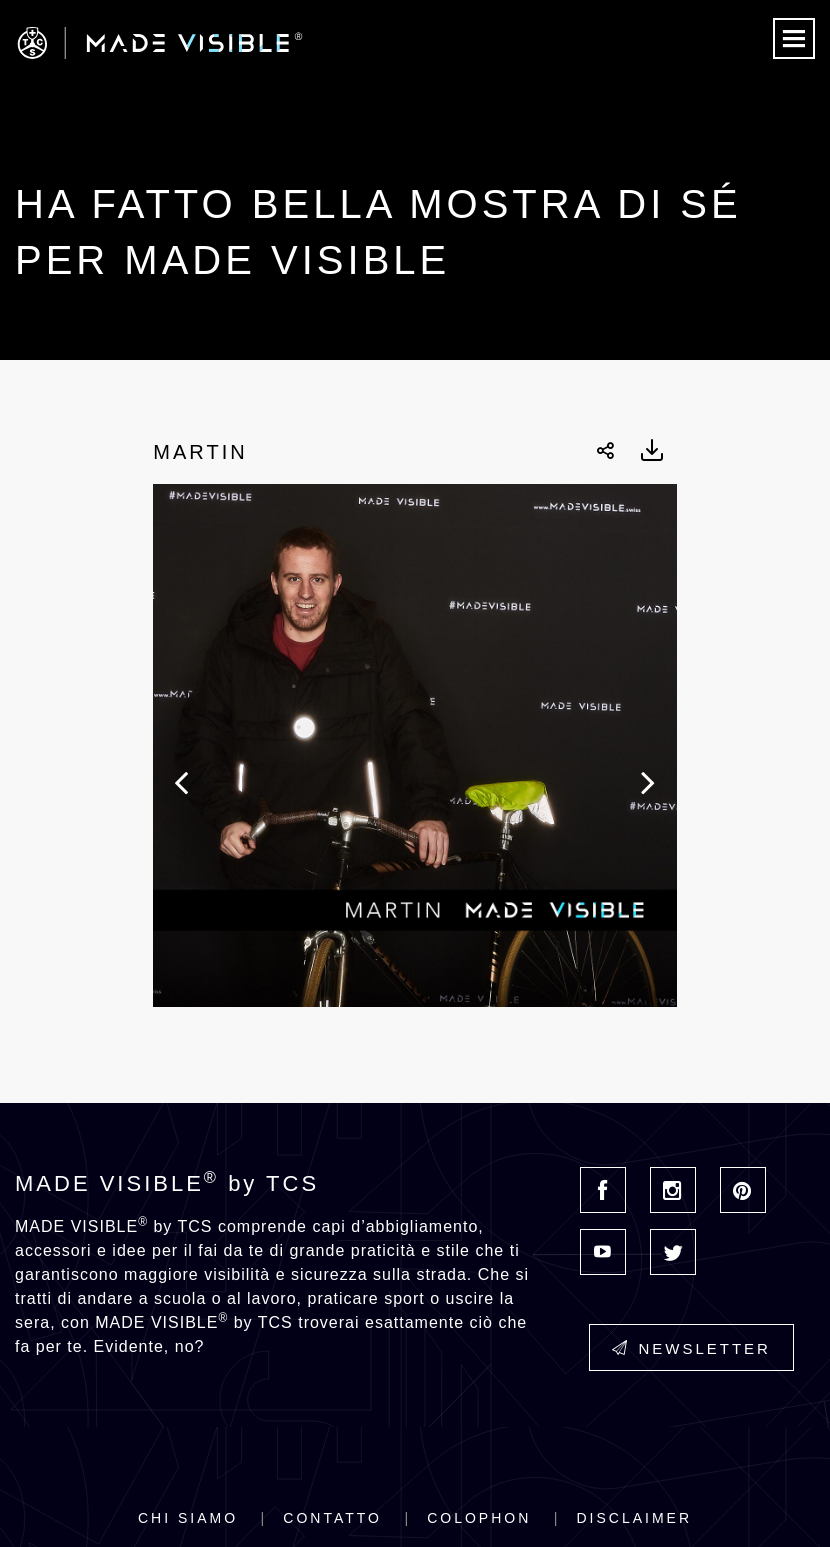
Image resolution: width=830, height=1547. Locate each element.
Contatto (332, 1518)
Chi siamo (188, 1518)
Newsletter (691, 1348)
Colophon (479, 1518)
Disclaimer (634, 1518)
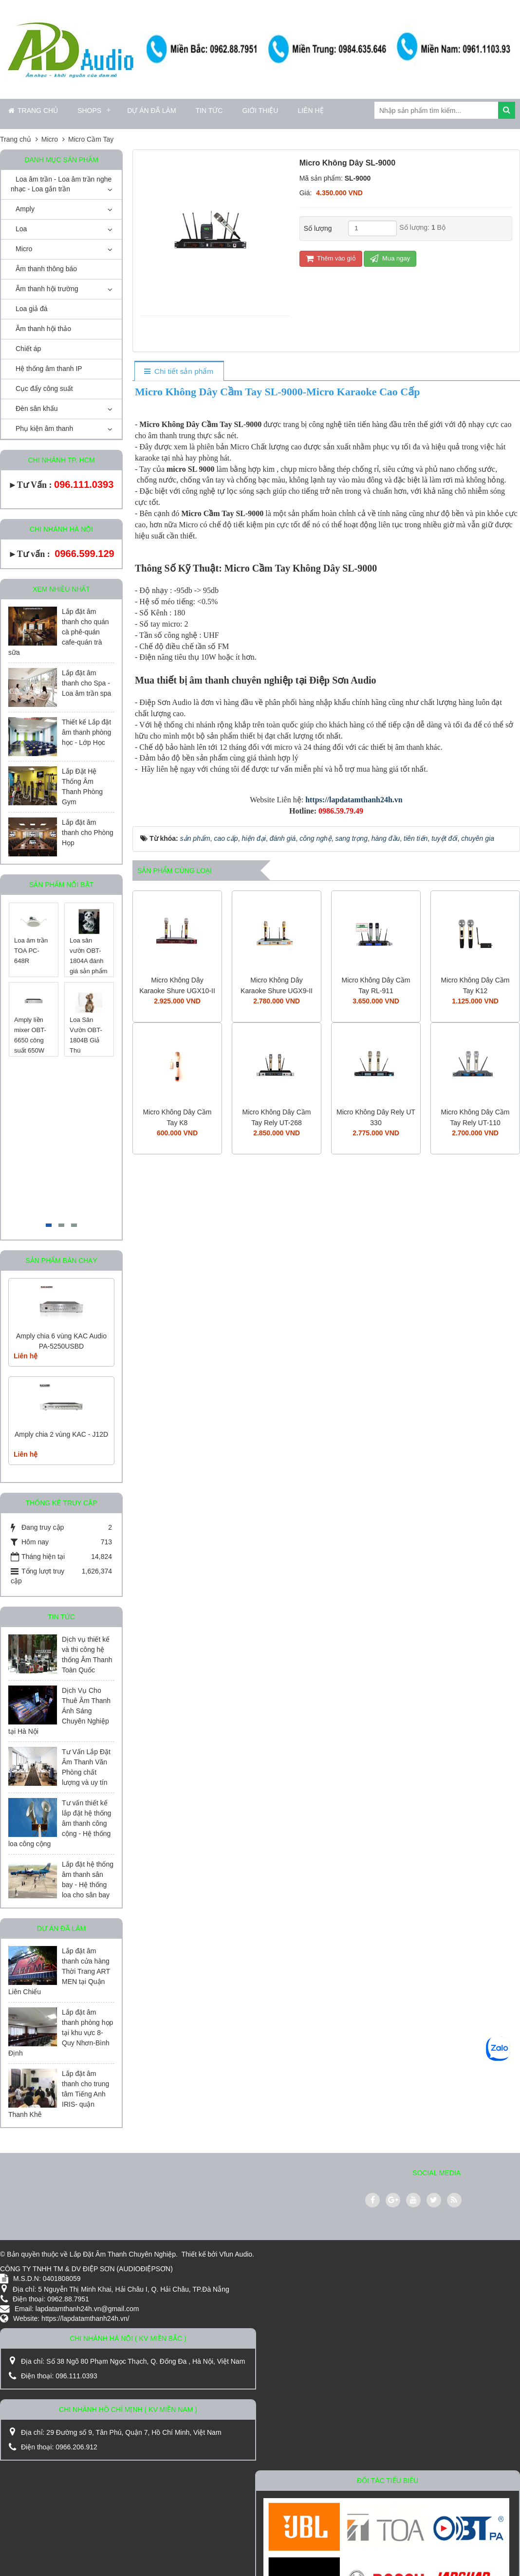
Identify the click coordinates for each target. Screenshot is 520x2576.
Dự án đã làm (151, 110)
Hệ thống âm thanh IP (49, 368)
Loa (21, 229)
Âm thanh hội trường (47, 289)
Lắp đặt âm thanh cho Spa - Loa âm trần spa (86, 683)
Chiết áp (28, 348)
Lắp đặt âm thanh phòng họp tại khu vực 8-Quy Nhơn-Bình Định (60, 2032)
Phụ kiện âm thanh (44, 428)
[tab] (179, 371)
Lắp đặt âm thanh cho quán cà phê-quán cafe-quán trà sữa (58, 632)
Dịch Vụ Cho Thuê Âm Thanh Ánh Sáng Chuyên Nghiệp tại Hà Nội (59, 1710)
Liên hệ (310, 110)
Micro (24, 249)
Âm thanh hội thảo (43, 329)
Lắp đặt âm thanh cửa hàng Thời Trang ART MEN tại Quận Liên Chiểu (59, 1971)
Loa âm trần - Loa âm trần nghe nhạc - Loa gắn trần (61, 184)
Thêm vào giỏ (331, 258)
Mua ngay (390, 258)
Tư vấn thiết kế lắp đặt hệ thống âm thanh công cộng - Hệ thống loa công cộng (59, 1823)
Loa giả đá (32, 309)
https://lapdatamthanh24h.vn (354, 800)
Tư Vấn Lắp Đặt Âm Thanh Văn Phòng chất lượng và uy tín (86, 1767)
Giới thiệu (260, 110)
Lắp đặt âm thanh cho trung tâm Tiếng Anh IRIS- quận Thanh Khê (58, 2094)
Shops (89, 110)
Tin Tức (209, 110)
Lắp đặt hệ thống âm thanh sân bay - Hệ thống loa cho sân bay (87, 1879)
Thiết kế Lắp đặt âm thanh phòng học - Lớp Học (86, 732)
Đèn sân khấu (37, 408)
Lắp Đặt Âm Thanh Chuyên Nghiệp (123, 2254)
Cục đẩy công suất (44, 388)
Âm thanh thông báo (46, 269)
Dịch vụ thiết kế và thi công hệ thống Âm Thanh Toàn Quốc (87, 1654)
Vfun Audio (235, 2254)
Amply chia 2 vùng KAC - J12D (61, 1434)
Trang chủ (33, 110)
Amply (25, 209)
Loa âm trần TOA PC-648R (31, 950)
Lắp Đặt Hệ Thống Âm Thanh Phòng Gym (82, 786)
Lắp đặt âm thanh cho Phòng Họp (87, 832)
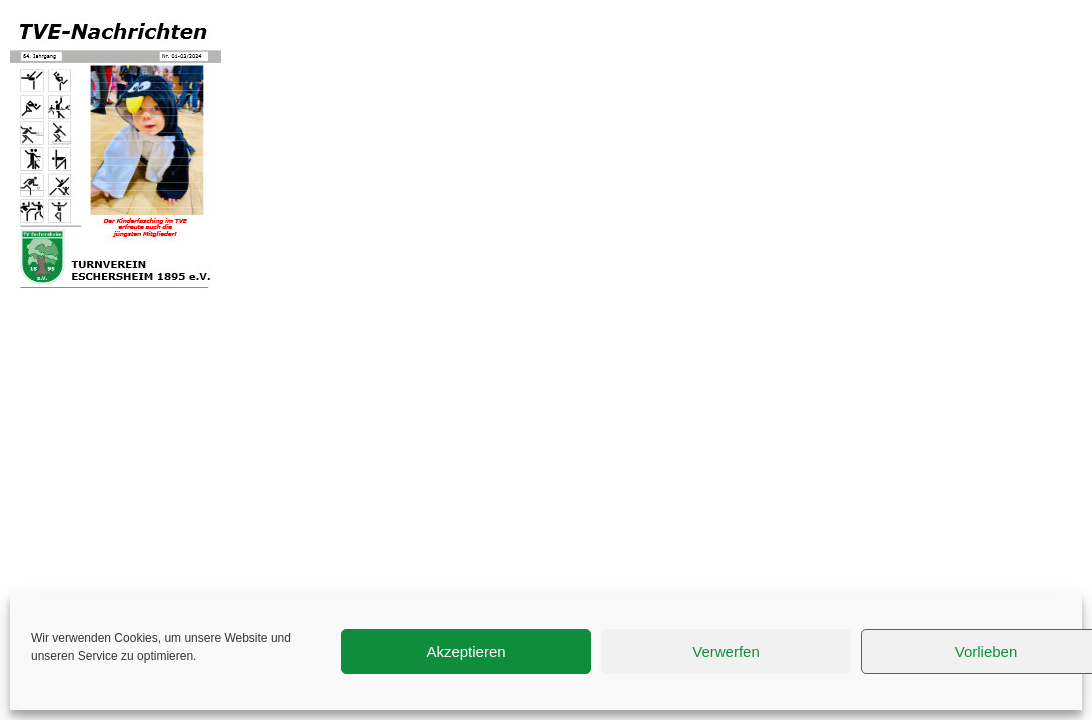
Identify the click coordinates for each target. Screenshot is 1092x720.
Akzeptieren (465, 651)
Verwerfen (726, 651)
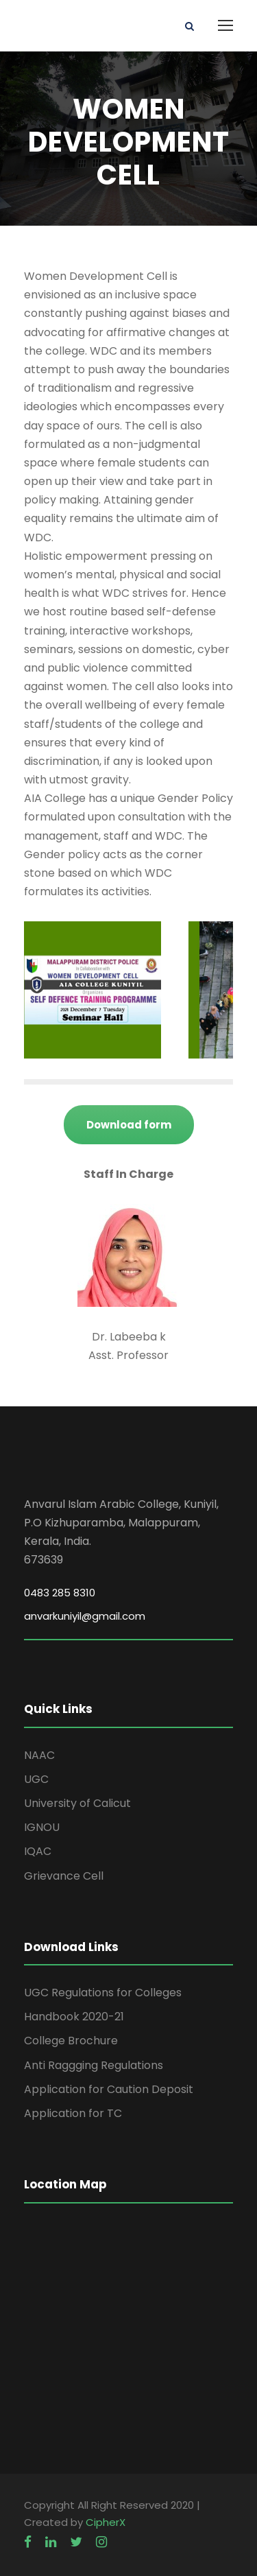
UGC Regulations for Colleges (103, 1992)
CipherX (105, 2522)
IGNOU (42, 1827)
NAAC (39, 1755)
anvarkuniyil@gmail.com (84, 1616)
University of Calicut (77, 1803)
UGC (36, 1779)
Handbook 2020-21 (74, 2016)
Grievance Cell (63, 1876)
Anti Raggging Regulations (93, 2065)
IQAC (37, 1851)
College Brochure (71, 2040)
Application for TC (73, 2113)
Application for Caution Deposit (108, 2089)
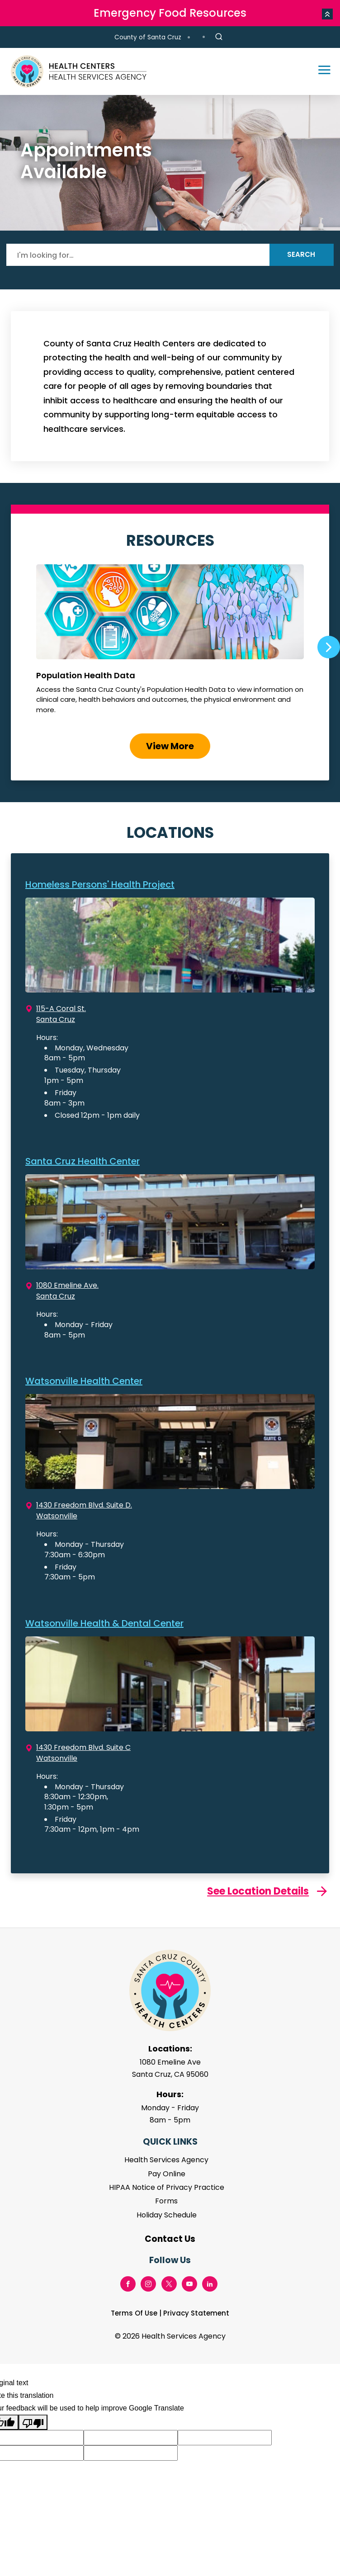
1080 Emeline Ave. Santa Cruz (67, 1290)
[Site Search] (219, 37)
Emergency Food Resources (170, 12)
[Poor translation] (33, 2422)
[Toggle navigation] (320, 71)
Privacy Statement (196, 2313)
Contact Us (170, 2239)
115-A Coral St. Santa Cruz (61, 1014)
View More (170, 746)
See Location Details (258, 1891)
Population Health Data (170, 643)
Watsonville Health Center (83, 1381)
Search (301, 254)
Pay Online (166, 2174)
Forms (166, 2201)
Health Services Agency (166, 2160)
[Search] (137, 255)
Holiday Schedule (167, 2215)
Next (328, 647)
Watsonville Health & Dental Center (104, 1623)
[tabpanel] (170, 163)
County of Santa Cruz (147, 37)
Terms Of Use (134, 2313)
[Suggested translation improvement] (131, 2437)
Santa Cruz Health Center (82, 1161)
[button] (327, 14)
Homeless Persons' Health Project (100, 884)
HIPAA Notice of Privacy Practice (166, 2187)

- [What the exercise asks]:
Scan the lines above for "Holiday Schedule (167, 2215)" and for "[button] (327, 14)". Repeat exactly the line holding each of them and every line in between.

- [Solution]:
Holiday Schedule (167, 2215)
Next (328, 647)
Watsonville Health & Dental Center (104, 1623)
[tabpanel] (170, 163)
County of Santa Cruz (147, 37)
Terms Of Use (134, 2313)
[Suggested translation improvement] (131, 2437)
Santa Cruz Health Center (82, 1161)
[button] (327, 14)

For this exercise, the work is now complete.